---- Excerpted records

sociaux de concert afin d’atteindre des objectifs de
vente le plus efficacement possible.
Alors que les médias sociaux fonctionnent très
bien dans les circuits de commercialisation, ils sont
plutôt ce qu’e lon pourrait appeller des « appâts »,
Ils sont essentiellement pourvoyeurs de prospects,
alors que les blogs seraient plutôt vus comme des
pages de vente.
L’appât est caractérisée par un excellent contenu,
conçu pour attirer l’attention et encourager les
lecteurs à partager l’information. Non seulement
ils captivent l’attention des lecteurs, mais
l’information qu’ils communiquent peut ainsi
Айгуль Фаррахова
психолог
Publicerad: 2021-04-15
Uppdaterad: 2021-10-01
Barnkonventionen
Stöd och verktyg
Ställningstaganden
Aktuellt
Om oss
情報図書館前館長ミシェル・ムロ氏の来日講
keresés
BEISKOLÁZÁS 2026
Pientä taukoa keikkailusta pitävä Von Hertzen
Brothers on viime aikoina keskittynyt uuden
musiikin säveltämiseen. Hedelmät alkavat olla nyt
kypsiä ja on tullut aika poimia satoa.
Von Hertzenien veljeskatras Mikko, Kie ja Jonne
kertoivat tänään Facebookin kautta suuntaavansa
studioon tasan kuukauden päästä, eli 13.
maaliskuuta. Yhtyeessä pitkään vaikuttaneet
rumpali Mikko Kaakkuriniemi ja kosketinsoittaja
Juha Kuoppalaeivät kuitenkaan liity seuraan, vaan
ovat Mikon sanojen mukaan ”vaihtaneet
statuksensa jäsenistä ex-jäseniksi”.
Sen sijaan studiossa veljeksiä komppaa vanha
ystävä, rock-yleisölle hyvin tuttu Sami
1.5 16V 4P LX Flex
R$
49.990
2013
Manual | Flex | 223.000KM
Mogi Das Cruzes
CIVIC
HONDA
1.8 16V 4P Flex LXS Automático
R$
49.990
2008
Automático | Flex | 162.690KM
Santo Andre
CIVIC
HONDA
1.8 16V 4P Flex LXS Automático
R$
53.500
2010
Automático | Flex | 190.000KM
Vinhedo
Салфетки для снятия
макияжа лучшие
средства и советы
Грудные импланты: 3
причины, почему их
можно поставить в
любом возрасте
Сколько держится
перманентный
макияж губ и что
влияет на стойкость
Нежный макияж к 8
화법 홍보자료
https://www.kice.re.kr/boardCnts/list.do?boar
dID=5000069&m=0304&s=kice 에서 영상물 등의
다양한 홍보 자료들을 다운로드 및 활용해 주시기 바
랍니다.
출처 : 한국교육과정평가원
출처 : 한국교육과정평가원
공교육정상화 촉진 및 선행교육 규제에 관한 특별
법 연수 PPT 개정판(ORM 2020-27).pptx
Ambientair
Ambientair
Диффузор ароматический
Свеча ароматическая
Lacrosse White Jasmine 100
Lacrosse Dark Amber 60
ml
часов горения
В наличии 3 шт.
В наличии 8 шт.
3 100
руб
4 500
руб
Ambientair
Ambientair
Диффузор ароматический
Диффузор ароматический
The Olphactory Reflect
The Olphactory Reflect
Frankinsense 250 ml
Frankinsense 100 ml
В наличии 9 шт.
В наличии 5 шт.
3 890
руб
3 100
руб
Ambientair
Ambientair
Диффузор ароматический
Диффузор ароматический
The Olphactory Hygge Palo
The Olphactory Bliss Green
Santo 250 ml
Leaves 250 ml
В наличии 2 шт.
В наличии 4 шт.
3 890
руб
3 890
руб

--------

Take the entries above and repeat them. Alter nothing.

sociaux de concert afin d’atteindre des objectifs de
vente le plus efficacement possible.
Alors que les médias sociaux fonctionnent très
bien dans les circuits de commercialisation, ils sont
plutôt ce qu’e lon pourrait appeller des « appâts »,
Ils sont essentiellement pourvoyeurs de prospects,
alors que les blogs seraient plutôt vus comme des
pages de vente.
L’appât est caractérisée par un excellent contenu,
conçu pour attirer l’attention et encourager les
lecteurs à partager l’information. Non seulement
ils captivent l’attention des lecteurs, mais
l’information qu’ils communiquent peut ainsi
Айгуль Фаррахова
психолог
Publicerad: 2021-04-15
Uppdaterad: 2021-10-01
Barnkonventionen
Stöd och verktyg
Ställningstaganden
Aktuellt
Om oss
情報図書館前館長ミシェル・ムロ氏の来日講
keresés
BEISKOLÁZÁS 2026
Pientä taukoa keikkailusta pitävä Von Hertzen
Brothers on viime aikoina keskittynyt uuden
musiikin säveltämiseen. Hedelmät alkavat olla nyt
kypsiä ja on tullut aika poimia satoa.
Von Hertzenien veljeskatras Mikko, Kie ja Jonne
kertoivat tänään Facebookin kautta suuntaavansa
studioon tasan kuukauden päästä, eli 13.
maaliskuuta. Yhtyeessä pitkään vaikuttaneet
rumpali Mikko Kaakkuriniemi ja kosketinsoittaja
Juha Kuoppalaeivät kuitenkaan liity seuraan, vaan
ovat Mikon sanojen mukaan ”vaihtaneet
statuksensa jäsenistä ex-jäseniksi”.
Sen sijaan studiossa veljeksiä komppaa vanha
ystävä, rock-yleisölle hyvin tuttu Sami
1.5 16V 4P LX Flex
R$
49.990
2013
Manual | Flex | 223.000KM
Mogi Das Cruzes
CIVIC
HONDA
1.8 16V 4P Flex LXS Automático
R$
49.990
2008
Automático | Flex | 162.690KM
Santo Andre
CIVIC
HONDA
1.8 16V 4P Flex LXS Automático
R$
53.500
2010
Automático | Flex | 190.000KM
Vinhedo
Салфетки для снятия
макияжа лучшие
средства и советы
Грудные импланты: 3
причины, почему их
можно поставить в
любом возрасте
Сколько держится
перманентный
макияж губ и что
влияет на стойкость
Нежный макияж к 8
화법 홍보자료
https://www.kice.re.kr/boardCnts/list.do?boar
dID=5000069&m=0304&s=kice 에서 영상물 등의
다양한 홍보 자료들을 다운로드 및 활용해 주시기 바
랍니다.
출처 : 한국교육과정평가원
출처 : 한국교육과정평가원
공교육정상화 촉진 및 선행교육 규제에 관한 특별
법 연수 PPT 개정판(ORM 2020-27).pptx
Ambientair
Ambientair
Диффузор ароматический
Свеча ароматическая
Lacrosse White Jasmine 100
Lacrosse Dark Amber 60
ml
часов горения
В наличии 3 шт.
В наличии 8 шт.
3 100
руб
4 500
руб
Ambientair
Ambientair
Диффузор ароматический
Диффузор ароматический
The Olphactory Reflect
The Olphactory Reflect
Frankinsense 250 ml
Frankinsense 100 ml
В наличии 9 шт.
В наличии 5 шт.
3 890
руб
3 100
руб
Ambientair
Ambientair
Диффузор ароматический
Диффузор ароматический
The Olphactory Hygge Palo
The Olphactory Bliss Green
Santo 250 ml
Leaves 250 ml
В наличии 2 шт.
В наличии 4 шт.
3 890
руб
3 890
руб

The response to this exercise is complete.